Materials provided
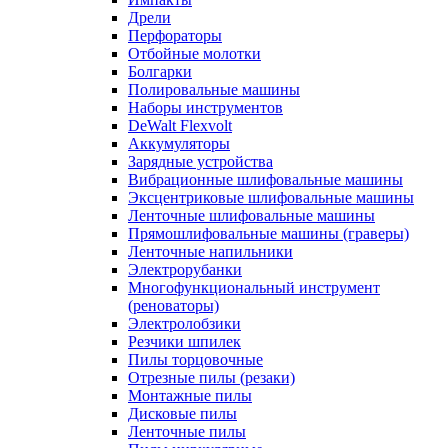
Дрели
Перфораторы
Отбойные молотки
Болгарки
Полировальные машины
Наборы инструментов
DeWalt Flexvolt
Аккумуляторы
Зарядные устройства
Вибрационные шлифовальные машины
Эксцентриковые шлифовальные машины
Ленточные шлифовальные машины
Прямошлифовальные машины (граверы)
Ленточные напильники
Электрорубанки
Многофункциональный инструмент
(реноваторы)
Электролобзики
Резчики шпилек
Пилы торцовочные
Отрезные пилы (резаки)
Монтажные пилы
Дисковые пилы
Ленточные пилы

---

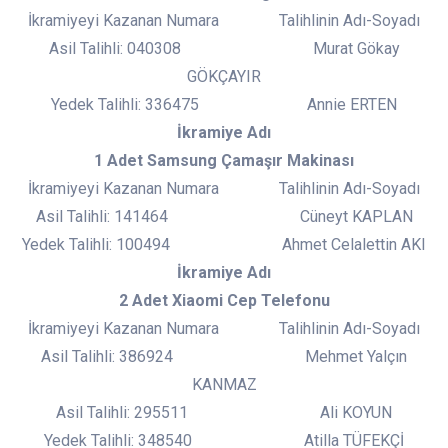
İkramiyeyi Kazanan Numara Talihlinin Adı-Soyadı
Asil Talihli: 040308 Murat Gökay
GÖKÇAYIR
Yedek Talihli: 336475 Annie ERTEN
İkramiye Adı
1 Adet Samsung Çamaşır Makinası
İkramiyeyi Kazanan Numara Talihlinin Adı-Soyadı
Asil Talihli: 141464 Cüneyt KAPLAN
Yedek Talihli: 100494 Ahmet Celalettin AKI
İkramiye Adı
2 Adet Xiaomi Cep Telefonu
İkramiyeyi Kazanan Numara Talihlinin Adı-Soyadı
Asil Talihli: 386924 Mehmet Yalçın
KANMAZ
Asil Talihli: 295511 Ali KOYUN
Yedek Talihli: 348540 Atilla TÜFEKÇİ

Activity
Starting with the line that holds "Эксцентриковые шлифовальные машины" and ending with the line that holds "Ленточные пилы", retype every line in the data above exactly, and nothing else.

Solution for this exercise
Эксцентриковые шлифовальные машины
Ленточные шлифовальные машины
Прямошлифовальные машины (граверы)
Ленточные напильники
Электрорубанки
Многофункциональный инструмент
(реноваторы)
Электролобзики
Резчики шпилек
Пилы торцовочные
Отрезные пилы (резаки)
Монтажные пилы
Дисковые пилы
Ленточные пилы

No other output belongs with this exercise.